The data
_____

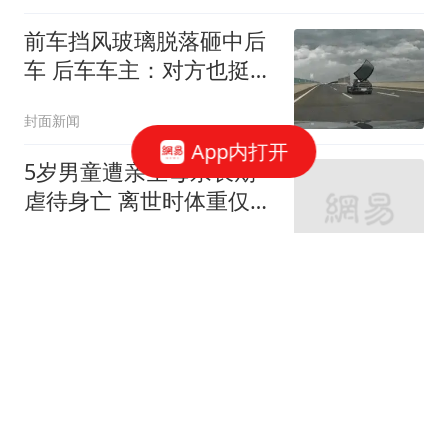
前车挡风玻璃脱落砸中后
车 后车车主：对方也挺冤
的
封面新闻
App内打开
5岁男童遭亲生母亲长期
虐待身亡 离世时体重仅
9.7公斤
上观新闻
U17男足三战全胜小组第
一！赵松源传射孔玺诺破
门
体坛周报
上海解放，黄金荣为何宁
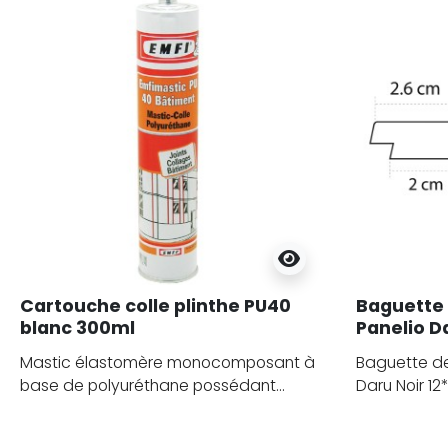
Cartouche colle plinthe PU40
Baguette d
blanc 300ml
Panelio D
mm
Mastic élastomère monocomposant à
Baguette de 
base de polyuréthane possédant...
Daru Noir 12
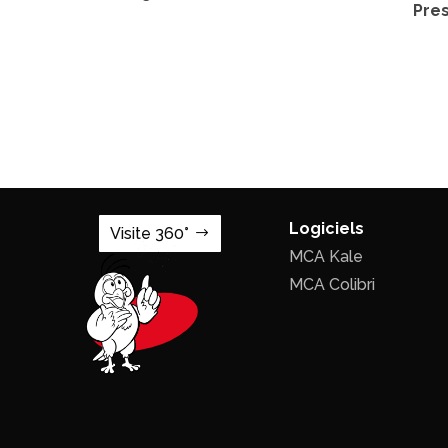
Pres
Logiciels
Visite 360°
MCA Kale
MCA Colibri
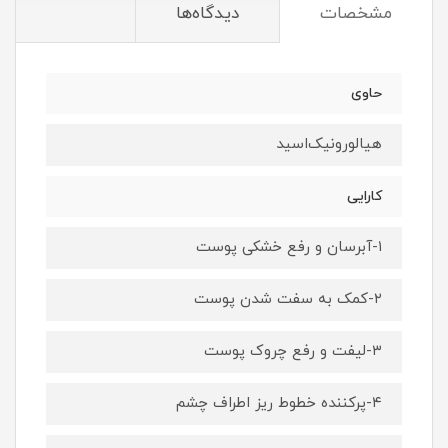
مشخصات
دیدگاه‌ها
حاوی
هیالورونیک‌اسید
کارایی
۱-آبرسان و رفع خشکی پوست
۲-کمک به سفت شدن پوست
۳-لیفت و رفع چروک پوست
۴-پرکننده خطوط ریز اطراف چشم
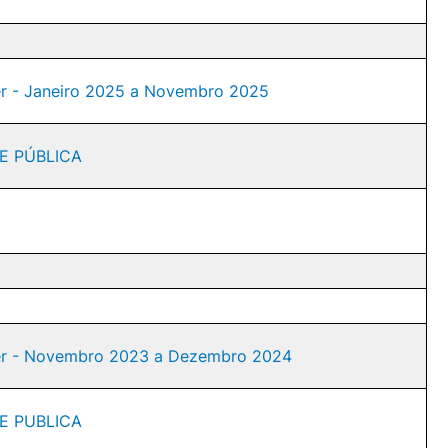
der - Janeiro 2025 a Novembro 2025
DE PÚBLICA
nder - Novembro 2023 a Dezembro 2024
DE PUBLICA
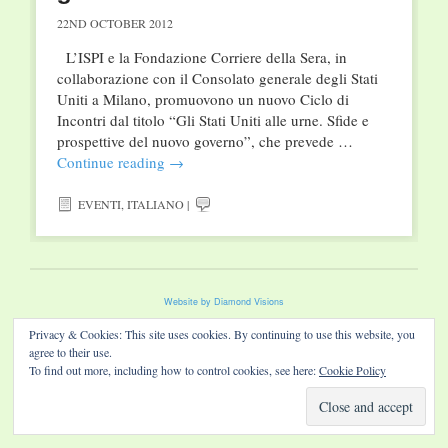
22ND OCTOBER 2012
L’ISPI e la Fondazione Corriere della Sera, in
collaborazione con il Consolato generale degli Stati
Uniti a Milano, promuovono un nuovo Ciclo di
Incontri dal titolo “Gli Stati Uniti alle urne. Sfide e
prospettive del nuovo governo”, che prevede …
Continue reading
→
EVENTI
,
ITALIANO
|
Website by Diamond Visions
Privacy & Cookies: This site uses cookies. By continuing to use this website, you
agree to their use.
To find out more, including how to control cookies, see here:
Cookie Policy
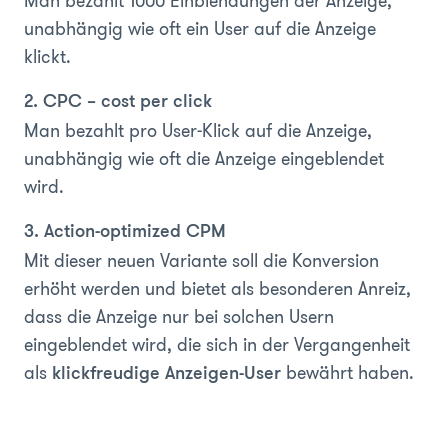
Man bezahlt 1000 Einblendungen der Anzeige,
unabhängig wie oft ein User auf die Anzeige
klickt.
2. CPC – cost per click
Man bezahlt pro User-Klick auf die Anzeige,
unabhängig wie oft die Anzeige eingeblendet
wird.
3. Action-optimized CPM
Mit dieser neuen Variante soll die Konversion
erhöht werden und bietet als besonderen Anreiz,
dass die Anzeige nur bei solchen Usern
eingeblendet wird, die sich in der Vergangenheit
als
bewährt haben.
klickfreudige Anzeigen-User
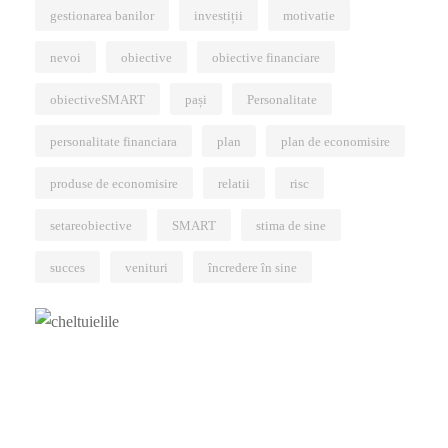
gestionarea banilor
investiții
motivatie
nevoi
obiective
obiective financiare
obiectiveSMART
pași
Personalitate
personalitate financiara
plan
plan de economisire
produse de economisire
relatii
risc
setareobiective
SMART
stima de sine
succes
venituri
încredere în sine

_____

What the task requires
Copy every record exactly as written, leaving out the pictures.

Task result
前车挡风玻璃脱落砸中后
车 后车车主：对方也挺冤
的
封面新闻
App内打开
5岁男童遭亲生母亲长期
虐待身亡 离世时体重仅
9.7公斤
上观新闻
U17男足三战全胜小组第
一！赵松源传射孔玺诺破
门
体坛周报
上海解放，黄金荣为何宁
Cartouche colle plinthe PU40
Baguette d
blanc 300ml
Panelio D
mm
Mastic élastomère monocomposant à
Baguette de 
base de polyuréthane possédant...
Daru Noir 12
Pres
Logiciels
Visite 360°
MCA Kale
MCA Colibri
مشخصات
دیدگاه‌ها
حاوی
هیالورونیک‌اسید
کارایی
۱-آبرسان و رفع خشکی پوست
۲-کمک به سفت شدن پوست
۳-لیفت و رفع چروک پوست
۴-پرکننده خطوط ریز اطراف چشم
der - Janeiro 2025 a Novembro 2025
DE PÚBLICA
nder - Novembro 2023 a Dezembro 2024
DE PUBLICA
22ND OCTOBER 2012
L’ISPI e la Fondazione Corriere della Sera, in
collaborazione con il Consolato generale degli Stati
Uniti a Milano, promuovono un nuovo Ciclo di
Incontri dal titolo “Gli Stati Uniti alle urne. Sfide e
prospettive del nuovo governo”, che prevede …
Continue reading
→
EVENTI
,
ITALIANO
|
Website by Diamond Visions
Privacy & Cookies: This site uses cookies. By continuing to use this website, you
agree to their use.
To find out more, including how to control cookies, see here:
Cookie Policy
Man bezahlt 1000 Einblendungen der Anzeige,
unabhängig wie oft ein User auf die Anzeige
klickt.
2. CPC – cost per click
Man bezahlt pro User-Klick auf die Anzeige,
unabhängig wie oft die Anzeige eingeblendet
wird.
3. Action-optimized CPM
Mit dieser neuen Variante soll die Konversion
erhöht werden und bietet als besonderen Anreiz,
dass die Anzeige nur bei solchen Usern
eingeblendet wird, die sich in der Vergangenheit
als
bewährt haben.
klickfreudige Anzeigen-User
gestionarea banilor
investiții
motivatie
nevoi
obiective
obiective financiare
obiectiveSMART
pași
Personalitate
personalitate financiara
plan
plan de economisire
produse de economisire
relatii
risc
setareobiective
SMART
stima de sine
succes
venituri
încredere în sine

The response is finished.